Stop Relying on LLMs for Complex Logic Refactoring
The Fallacy of the "One-Shot" Refactor
Most developers believe that feeding a large function into an LLM and asking it to "refactor this for better readability" is a shortcut to high-quality code. It isn't. In fact, it's often a trap. While Large Language Models excel at boilerplate and simple pattern recognition, they frequently fail to grasp the nuanced side effects and hidden dependencies within a complex codebase. When you ask an AI to refactor, you aren't just getting cleaner code; you're often getting a version of your code that looks much prettier but behaves slightly differently under edge-case scenarios.
The problem starts with context windows and semantic understanding. An AI might see a way to shorten a function by moving logic into a helper, but it doesn't understand the subtle timing requirements of your event loop or the specific memory constraints of your runtime environment. It optimizes for the pattern it saw in its training data, not for the specific requirements of your production system. This creates a dangerous illusion of progress where the code looks modern and clean, but the actual logic becomes fragile.
Why does AI-driven refactoring fail in production?
The failure occurs because LLMs are probabilistic, not deterministic. When you refactor a critical piece of business logic using an AI, the model is essentially guessing the next most likely token. It isn't running a compiler; it isn't checking for race conditions. If your original code relied on a specific execution order that wasn't explicitly documented, the AI might "clean it up" by rearranging operations, inadvertently breaking your state management.
Consider a scenario involving asynchronous operations. A developer might use an AI to turn a chain of nested promises into an async/await structure. The AI sees the pattern and makes the change. However, if the original code relied on the non-blocking nature of certain microtasks in a specific way, the refactored version might introduce a bottleneck or a deadlock. You've traded a messy, readable function for a clean, broken one. This is why manual verification of the AST (Abstract Syntax Tree) or running exhaustive property-based testing is non-negotiable after any AI-generated change.
The risk of hidden regressions
Regression testing is the only way to catch these mistakes, yet many developers skip it because the AI's output looks so much more professional than their original work. We see this frequently in JavaScript development, where type-safety (or the lack thereof) allows an AI to suggest a change that technically passes a linter but fails logically at runtime. For a deep dive into why deterministic testing is still the gold standard, check out the Martin Fowler article on TDD.
Can I use AI to improve my coding speed safely?
Yes, but you must change your approach. Instead of asking the AI to "refactor this function," ask it to "identify potential smells in this function." By shifting the request from a directive (do this) to a diagnostic (tell me what you see), you maintain control over the implementation. You are using the model as a second pair of eyes rather than a replacement for your brain. This keeps the human in the loop, which is the only way to ensure the structural integrity of the software remains intact.

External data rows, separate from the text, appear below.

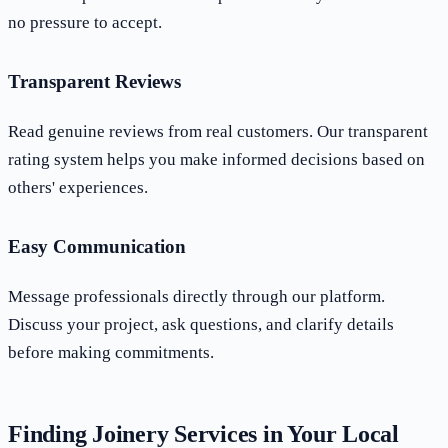
no pressure to accept.
Transparent Reviews
Read genuine reviews from real customers. Our transparent
rating system helps you make informed decisions based on
others' experiences.
Easy Communication
Message professionals directly through our platform.
Discuss your project, ask questions, and clarify details
before making commitments.
Finding Joinery Services in Your Local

A better workflow involves three distinct steps:
- Step 1: The Diagnostic. Ask the AI to point out complexity, long functions, or deeply nested loops.
- Step 2: The Manual Implementation. Use those suggestions to perform the refactor yourself, ensuring you understand every line of the new code.
- Step 3: The Verification. Run your test suites—specifically edge-case tests—to ensure the behavior hasn't drifted.
If you want to see how automated testing can catch these subtle logic shifts, the documentation at Jest provides excellent patterns for ensuring your assertions remain strong during structural changes.
How do I verify AI-generated code changes?
Verification requires a shift from unit testing to integration and property-based testing. Unit tests often test a single path, which is exactly where an AI-generated refactor might hide a bug. If you only test the "happy path," the AI's new, cleaner code will pass every time. To truly verify a change, you need to test the boundaries. Use tools like Fast Check or similar libraries to generate a wide range of inputs that your function might encounter.
A table below illustrates the difference between what an AI sees and what a developer must verify:
| AI Focus (The Surface) | Developer Focus (The Logic) |
|---|---|
| Syntactic sugar and brevity | State management and side effects |
| Standard design patterns | Edge-case handling and race conditions |
| Readability and style | Complexity and performance impact |
Don't trust the output just because it compiles. A successful refactor isn't one that looks better; it's one that maintains the exact same behavior while being easier for a human to maintain. If you can't explain why the AI made a specific change, you shouldn't be merging that code into your main branch. The goal is to remain the architect, not just a spectator of your own codebase.